Conference and Seminar Presentations: Financial Intermediation Research Society (FIRS, 2022), New Zealand Finance Meeting (NZFM, 2022), European FMA (2024)*, NW Kellogg Finance Brownbag (2020), Inter-Finance PhD Seminar (IFPHD, 2020)
Abstract: This paper investigates the empirical joint dynamics between long run consumption risks (LRRs), currency excess returns, currency risk premia and global currency risk factors. Using a novel identification strategy to identify country level LRRs, we uncover three main results. Firstly, currency excess returns and relative LRRs are negatively correlated: the currencies of countries that suffer bad relative long run shocks vis-a-vis the US appreciate against the dollar on average. Secondly, currency risk premia and relative LRRs are positively correlated: over the long run such currencies depreciate against the dollar, resulting in lower expected currency returns moving forward. Thirdly well known global currency risk factors such as the High-Minus-Low (HML) carry trade sorted on interest rate differentials and the HML dollar beta portfolio sorted on time varying dollar exposures are highly correlated with appropriately constructed global and US LRR factors respectively. An international LRR model where two LRR factors - US and global - drive common sources of risk in the world economy can quantitatively explain these empirical findings.

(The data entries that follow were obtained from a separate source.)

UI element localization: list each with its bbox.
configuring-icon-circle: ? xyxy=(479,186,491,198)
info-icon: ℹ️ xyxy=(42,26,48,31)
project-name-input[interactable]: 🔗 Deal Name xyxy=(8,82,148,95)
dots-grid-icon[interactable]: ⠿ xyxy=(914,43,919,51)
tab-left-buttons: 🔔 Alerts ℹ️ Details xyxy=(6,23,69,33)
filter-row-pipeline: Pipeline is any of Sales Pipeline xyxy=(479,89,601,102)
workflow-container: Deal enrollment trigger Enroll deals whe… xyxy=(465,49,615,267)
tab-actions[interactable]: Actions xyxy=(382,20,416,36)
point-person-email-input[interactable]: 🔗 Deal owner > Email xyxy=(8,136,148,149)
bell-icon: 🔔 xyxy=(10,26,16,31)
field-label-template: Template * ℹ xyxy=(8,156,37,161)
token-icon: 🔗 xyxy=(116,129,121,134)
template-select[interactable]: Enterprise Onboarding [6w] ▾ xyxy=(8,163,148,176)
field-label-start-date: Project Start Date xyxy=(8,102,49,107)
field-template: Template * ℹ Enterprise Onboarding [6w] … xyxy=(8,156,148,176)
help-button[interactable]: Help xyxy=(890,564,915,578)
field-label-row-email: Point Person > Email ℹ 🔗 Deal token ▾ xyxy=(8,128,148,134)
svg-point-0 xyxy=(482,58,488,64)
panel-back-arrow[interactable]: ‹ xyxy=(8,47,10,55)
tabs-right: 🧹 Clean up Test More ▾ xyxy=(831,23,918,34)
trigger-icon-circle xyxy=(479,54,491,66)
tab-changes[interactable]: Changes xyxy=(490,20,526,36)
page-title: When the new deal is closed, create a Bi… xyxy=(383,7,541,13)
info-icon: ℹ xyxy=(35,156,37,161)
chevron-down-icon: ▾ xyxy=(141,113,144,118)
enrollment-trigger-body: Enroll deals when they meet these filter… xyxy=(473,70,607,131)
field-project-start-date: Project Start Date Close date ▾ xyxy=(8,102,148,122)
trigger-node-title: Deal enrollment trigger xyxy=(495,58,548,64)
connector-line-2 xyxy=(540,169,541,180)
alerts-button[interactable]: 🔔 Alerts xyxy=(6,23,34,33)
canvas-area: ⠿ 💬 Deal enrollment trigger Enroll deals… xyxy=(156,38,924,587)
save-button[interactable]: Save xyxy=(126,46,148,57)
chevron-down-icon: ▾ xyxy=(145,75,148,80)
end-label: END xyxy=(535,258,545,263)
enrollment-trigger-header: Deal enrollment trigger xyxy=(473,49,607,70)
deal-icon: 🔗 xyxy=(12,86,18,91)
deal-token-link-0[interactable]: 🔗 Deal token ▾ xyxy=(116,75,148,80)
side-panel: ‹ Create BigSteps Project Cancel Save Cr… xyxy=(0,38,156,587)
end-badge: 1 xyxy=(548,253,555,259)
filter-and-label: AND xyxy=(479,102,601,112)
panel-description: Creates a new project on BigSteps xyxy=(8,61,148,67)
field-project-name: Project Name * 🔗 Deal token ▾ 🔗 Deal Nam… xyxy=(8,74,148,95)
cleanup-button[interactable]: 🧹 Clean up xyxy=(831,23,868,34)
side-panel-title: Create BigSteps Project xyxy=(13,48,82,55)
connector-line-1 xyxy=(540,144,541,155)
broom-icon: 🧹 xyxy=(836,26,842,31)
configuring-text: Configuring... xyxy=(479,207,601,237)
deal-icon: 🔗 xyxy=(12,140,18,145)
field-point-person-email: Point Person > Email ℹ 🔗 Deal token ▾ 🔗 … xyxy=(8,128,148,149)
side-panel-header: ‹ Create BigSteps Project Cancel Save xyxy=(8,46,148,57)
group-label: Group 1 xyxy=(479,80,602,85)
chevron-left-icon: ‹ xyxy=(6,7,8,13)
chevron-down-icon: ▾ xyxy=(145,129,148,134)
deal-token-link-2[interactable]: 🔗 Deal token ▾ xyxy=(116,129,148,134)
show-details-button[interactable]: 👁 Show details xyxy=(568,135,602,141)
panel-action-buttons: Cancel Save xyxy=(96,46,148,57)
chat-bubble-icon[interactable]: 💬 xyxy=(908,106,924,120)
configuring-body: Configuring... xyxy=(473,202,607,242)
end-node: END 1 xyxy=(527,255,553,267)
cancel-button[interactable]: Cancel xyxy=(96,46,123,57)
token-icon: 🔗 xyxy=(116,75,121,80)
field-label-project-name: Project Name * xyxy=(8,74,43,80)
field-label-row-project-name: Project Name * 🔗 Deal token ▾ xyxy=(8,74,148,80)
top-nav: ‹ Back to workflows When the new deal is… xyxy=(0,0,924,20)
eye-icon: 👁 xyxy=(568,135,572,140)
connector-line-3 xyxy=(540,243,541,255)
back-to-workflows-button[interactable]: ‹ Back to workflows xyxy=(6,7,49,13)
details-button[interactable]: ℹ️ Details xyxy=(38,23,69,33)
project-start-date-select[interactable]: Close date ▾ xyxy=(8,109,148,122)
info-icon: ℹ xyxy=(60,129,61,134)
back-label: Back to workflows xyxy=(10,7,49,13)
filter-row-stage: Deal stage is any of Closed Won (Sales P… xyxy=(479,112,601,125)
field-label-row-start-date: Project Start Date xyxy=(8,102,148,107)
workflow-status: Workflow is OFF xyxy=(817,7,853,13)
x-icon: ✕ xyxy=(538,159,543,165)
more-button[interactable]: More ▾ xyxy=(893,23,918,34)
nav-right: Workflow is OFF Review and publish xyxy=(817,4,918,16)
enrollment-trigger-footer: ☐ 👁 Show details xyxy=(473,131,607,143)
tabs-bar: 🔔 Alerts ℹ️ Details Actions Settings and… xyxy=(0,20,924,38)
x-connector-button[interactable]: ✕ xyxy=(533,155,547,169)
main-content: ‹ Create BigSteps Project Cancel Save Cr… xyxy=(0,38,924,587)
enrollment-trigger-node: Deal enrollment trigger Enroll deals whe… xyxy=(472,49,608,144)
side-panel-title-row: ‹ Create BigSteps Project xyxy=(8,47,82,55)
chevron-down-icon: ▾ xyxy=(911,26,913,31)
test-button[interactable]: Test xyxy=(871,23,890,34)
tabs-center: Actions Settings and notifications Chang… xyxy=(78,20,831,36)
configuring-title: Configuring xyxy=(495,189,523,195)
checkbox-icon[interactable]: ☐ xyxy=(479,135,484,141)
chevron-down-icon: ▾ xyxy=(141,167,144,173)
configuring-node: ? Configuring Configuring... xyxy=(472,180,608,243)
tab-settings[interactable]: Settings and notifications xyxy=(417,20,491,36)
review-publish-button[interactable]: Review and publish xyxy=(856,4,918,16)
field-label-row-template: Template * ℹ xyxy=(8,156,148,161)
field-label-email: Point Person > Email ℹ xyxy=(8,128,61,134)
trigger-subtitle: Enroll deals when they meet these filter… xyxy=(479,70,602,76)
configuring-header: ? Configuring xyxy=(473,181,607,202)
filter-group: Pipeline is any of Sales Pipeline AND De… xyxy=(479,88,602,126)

Abstract: We uncover several empirical facts regarding the cyclical properties of dollarisation in emerging market (EME) countries. During times of global stress when the dollar premium is high, EME sovereigns increase their dollar borrowing share whereas the corporate sector lowers their dollar borrowing shares. This dichotomy is largely driven by the EME non-financial corporate sectors. These results are unique to EME countries and are far more pronounced for EME countries whose corporate sector has a higher degree of currency mismatch on their corporate balance sheets. We interpret these empirical findings as the result of risk-sharing between EME sovereign and corporate sectors. Rises in the dollar premium lower the relative cost of dollar debt vis-a-vis local currency debt, making it optimal for EME sovereigns to insure the corporate sector by borrowing more dollar debt during times of global stress. Conversely, binding financial frictions force EME corporates to retreat from dollar funding markets during these global episodes.